Profile: Rajendra Pachauri
Profile: Rajendra Pachauri
A mistake about glaciers does not negate climate change nor provide an opportunity to demonise scientists because of one error in 3000 pages of evidence. This from Dr Rajendra Pachauri, chairman of the Intergovernmental Panel on Climate Change.
Dr Rajendra Pachauri, chairman of the Intergovernmental Panel on Climate Change in The Guardian (30 March 2010):
To dismiss the implications of climate change based on an error about the rate at which Himalayan glaciers are melting is an act of astonishing intellectual legerdemain. Yet this is what some doubters of climate change are claiming. The reality is that our understanding of climate change is based on a vast and remarkably sound body of science – and is something we distort and trivialise at our peril.
The Intergovernmental Panel on Climate Change (IPCC) has published four comprehensive assessments of climate change and several important special reports since its founding in 1988. The last such document, the fourth assessment report from 2007, mobilised 450 scientists from all over the world.
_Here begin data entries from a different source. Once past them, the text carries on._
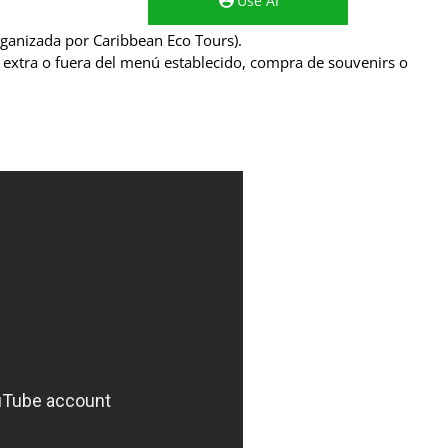
Use AI
rganizada por Caribbean Eco Tours).
a extra o fuera del menú establecido, compra de souvenirs o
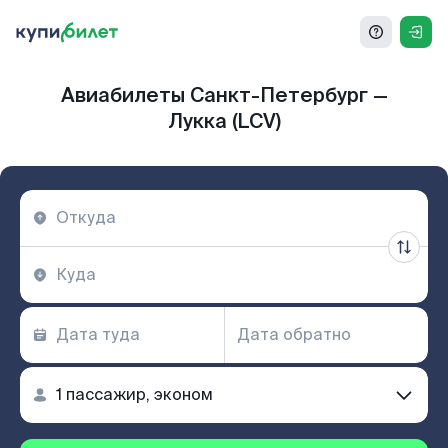
Авиабилеты Санкт-Петербург —
Лукка (LCV)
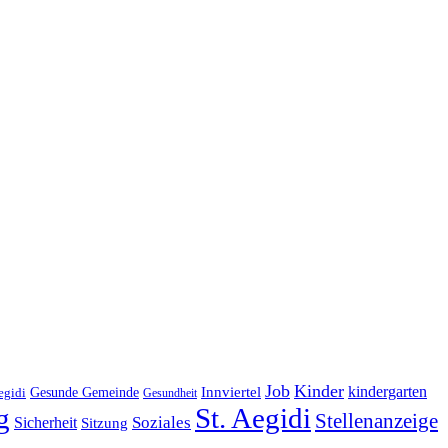
Job
Kinder
kindergarten
Gesunde Gemeinde
Innviertel
egidi
Gesundheit
g
St. Aegidi
Stellenanzeige
Soziales
Sicherheit
Sitzung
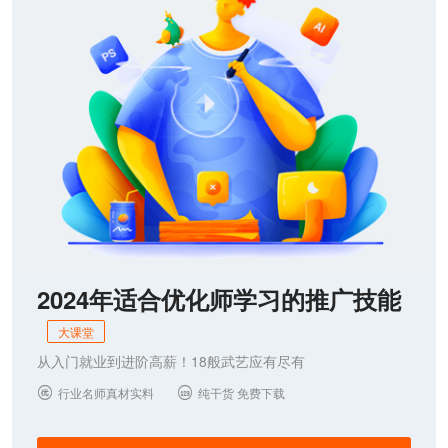
2024年适合优化师学习的推广技能
大课堂
从入门就业到进阶高薪！18般武艺应有尽有
行业名师真材实料
纯干货 免费下载


An additional 800 contributing authors gave specialised inputs and about 2500 expert reviewers provided 90,000 comments.
In this mammoth task, which yielded a finished product of nearly 3000 pages, there was a regrettable error indicating the Himalayan glaciers were likely to melt by the year 2035. This mistake has been acknowledged by the IPCC. Learning from this error, the panel has requested, in tandem with the United Nations Secretary-General, an independent review of its procedures and practices by the InterAcademy Council (formed by the world’s science academies to advise international bodies, such as the United Nations and the World Bank).
The review was requested in part so that the possibility of similar errors can be eliminated as much as is humanly possible.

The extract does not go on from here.